▶ **WHAT YOU WILL DO**
Although the entries hold pictures, only their words are printed back, exactly as given.

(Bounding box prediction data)
##########
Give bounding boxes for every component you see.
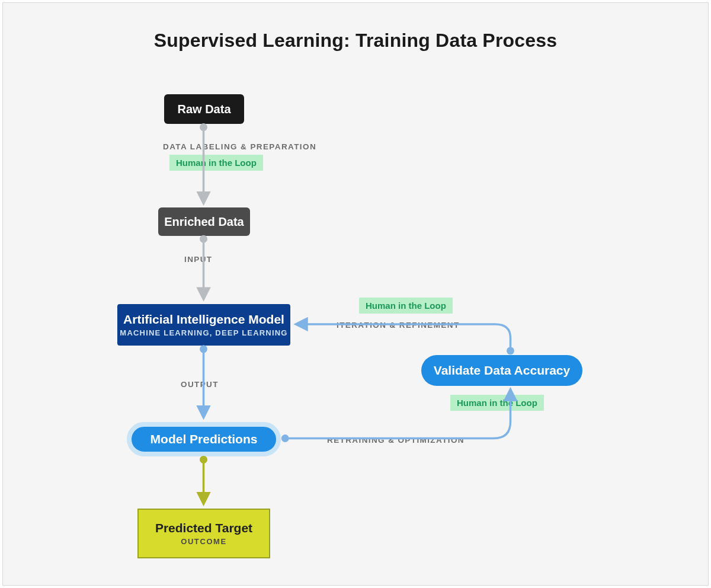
connectors-svg: [3, 3, 708, 585]
node-ai-model-subtitle: MACHINE LEARNING, DEEP LEARNING: [120, 328, 287, 337]
edge-label-retraining: RETRAINING & OPTIMIZATION: [327, 436, 465, 445]
node-model-predictions: Model Predictions: [127, 422, 281, 456]
node-model-predictions-label: Model Predictions: [150, 432, 258, 446]
node-ai-model: Artificial Intelligence Model MACHINE LE…: [117, 304, 290, 346]
node-enriched-data: Enriched Data: [158, 207, 250, 236]
diagram-frame: Supervised Learning: Training Data Proce…: [2, 2, 709, 586]
node-predicted-target: Predicted Target OUTCOME: [137, 509, 270, 558]
node-enriched-data-label: Enriched Data: [164, 215, 244, 229]
svg-point-6: [200, 456, 207, 464]
edge-label-output: OUTPUT: [181, 380, 219, 389]
svg-point-8: [281, 434, 289, 442]
badge-human-in-the-loop-2: Human in the Loop: [359, 298, 453, 314]
node-predicted-target-title: Predicted Target: [155, 521, 252, 535]
badge-human-in-the-loop-1: Human in the Loop: [169, 155, 263, 171]
svg-point-9: [507, 347, 514, 354]
badge-human-in-the-loop-3: Human in the Loop: [450, 395, 544, 411]
diagram-title: Supervised Learning: Training Data Proce…: [3, 30, 708, 52]
edge-label-input: INPUT: [184, 255, 213, 264]
edge-label-data-labeling: DATA LABELING & PREPARATION: [163, 142, 316, 151]
node-raw-data-label: Raw Data: [177, 103, 230, 116]
node-predicted-target-subtitle: OUTCOME: [181, 537, 227, 546]
node-validate-accuracy: Validate Data Accuracy: [421, 355, 582, 386]
svg-point-2: [200, 235, 207, 243]
svg-point-4: [200, 345, 207, 353]
svg-point-0: [200, 123, 207, 131]
node-validate-accuracy-label: Validate Data Accuracy: [434, 363, 570, 378]
node-raw-data: Raw Data: [164, 94, 244, 124]
edge-label-iteration: ITERATION & REFINEMENT: [337, 321, 460, 330]
node-ai-model-title: Artificial Intelligence Model: [123, 312, 284, 327]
##########
▶ **ANSWER BOX**
Give bounding boxes for every component you see.
connectors-svg: [3, 3, 708, 585]
node-ai-model-subtitle: MACHINE LEARNING, DEEP LEARNING: [120, 328, 287, 337]
edge-label-retraining: RETRAINING & OPTIMIZATION: [327, 436, 465, 445]
node-model-predictions: Model Predictions: [127, 422, 281, 456]
node-model-predictions-label: Model Predictions: [150, 432, 258, 446]
node-ai-model: Artificial Intelligence Model MACHINE LE…: [117, 304, 290, 346]
node-enriched-data: Enriched Data: [158, 207, 250, 236]
diagram-frame: Supervised Learning: Training Data Proce…: [2, 2, 709, 586]
node-predicted-target: Predicted Target OUTCOME: [137, 509, 270, 558]
node-enriched-data-label: Enriched Data: [164, 215, 244, 229]
svg-point-6: [200, 456, 207, 464]
edge-label-output: OUTPUT: [181, 380, 219, 389]
svg-point-8: [281, 434, 289, 442]
badge-human-in-the-loop-2: Human in the Loop: [359, 298, 453, 314]
node-predicted-target-title: Predicted Target: [155, 521, 252, 535]
badge-human-in-the-loop-1: Human in the Loop: [169, 155, 263, 171]
svg-point-9: [507, 347, 514, 354]
badge-human-in-the-loop-3: Human in the Loop: [450, 395, 544, 411]
diagram-title: Supervised Learning: Training Data Proce…: [3, 30, 708, 52]
edge-label-input: INPUT: [184, 255, 213, 264]
edge-label-data-labeling: DATA LABELING & PREPARATION: [163, 142, 316, 151]
node-raw-data-label: Raw Data: [177, 103, 230, 116]
node-predicted-target-subtitle: OUTCOME: [181, 537, 227, 546]
node-validate-accuracy: Validate Data Accuracy: [421, 355, 582, 386]
svg-point-2: [200, 235, 207, 243]
svg-point-4: [200, 345, 207, 353]
svg-point-0: [200, 123, 207, 131]
node-validate-accuracy-label: Validate Data Accuracy: [434, 363, 570, 378]
node-raw-data: Raw Data: [164, 94, 244, 124]
edge-label-iteration: ITERATION & REFINEMENT: [337, 321, 460, 330]
node-ai-model-title: Artificial Intelligence Model: [123, 312, 284, 327]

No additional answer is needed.